• WORK REQUEST
Every line below must be given again exactly.
···
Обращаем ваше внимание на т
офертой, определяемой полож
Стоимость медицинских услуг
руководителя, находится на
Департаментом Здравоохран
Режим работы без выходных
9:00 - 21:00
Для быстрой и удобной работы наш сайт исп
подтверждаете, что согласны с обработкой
···
• RESPONSE TO THIS TASK
Обращаем ваше внимание на т
офертой, определяемой полож
Стоимость медицинских услуг
руководителя, находится на
Департаментом Здравоохран
Режим работы без выходных
9:00 - 21:00
Для быстрой и удобной работы наш сайт исп
подтверждаете, что согласны с обработкой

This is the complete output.